I don't have any way to put this nicely, so I'll say it right up front: for a Unix sysadmin, Python 3 is currently highly radioactive and should be completely avoided. Our current systems are written in Python 2; there is no prospect of this changing and I am going to keep writing sysadmin things in Python 2 for the indefinite future. I will stop this only when the systems we use stop packaging Python 2, and I certainly hope that that doesn't happen for, oh, a decade or more.

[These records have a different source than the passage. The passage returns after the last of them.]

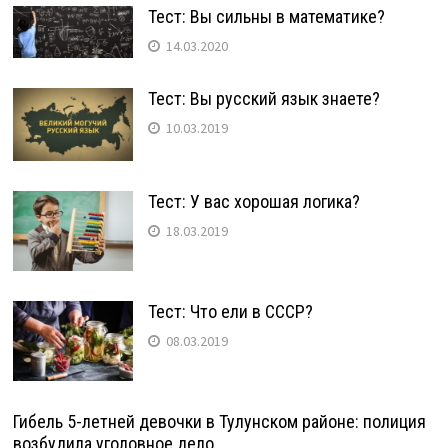
Тест: Вы сильны в математике?
14.03.2020
Тест: Вы русский язык знаете?
10.03.2019
Тест: У вас хорошая логика?
18.03.2019
Тест: Что ели в СССР?
08.03.2019
Гибель 5-летней девочки в Тулунском районе: полиция
возбудила уголовное дело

The fundamental problem is that Python 3 wants the operating system
environment to be Unicode, and Unix is not. When Python 3 comes into
contact with messy reality, bad things happen
and things fail. These failures are vaguely tolerable for ordinary
user programs; they are intolerable for programs used for system
management. I cannot afford to write programs that silently omit names
from os.listdir()
's results, that don't see some environment variables
sometimes, or that die with mysterious error messages if given the wrong
arguments. There are workarounds for some of these issues (but none yet
for the sys.argv
issue), but they are limited
in scope and unlikely to be pervasive (in, eg, third party modules that
I want to use).
So long as Python 3 is busy denying Unix reality (and causing all sorts of complications as a result of this), the sysadmin side of me can't and isn't going to touch it. I doubt that the Python 3 developers care about this and I doubt that anything is going to change in Python 3, which is kind of a pity.
(I could probably write system tools in Python 3 if I wanted to and tried hard enough and had to, but I don't see any reason to do so given that Python 2 is there and going to be there for a long time to come. Python 2 works, it works without huge contortions, and I don't really see anything compelling in Python 3 so far.)
Sidebar: on the long term availability of Python 2
At this point in time I see essentially no prospect of Python 2 being removed from Linux distributions in the next five years (minimum). The very first step along the long path of removing Python 2 would be for distributions to migrate Python based system tools from Python 2 to Python 3, and that hasn't even started yet (distributions are just now starting to talk about maybe moving some of their Python-based tools to Python 3 for their next release).
The chances of Python 2 disappearing any time soon from more conservative and slow moving Unixes like FreeBSD and Solaris (and Mac OS X) are best described as 'laughable'.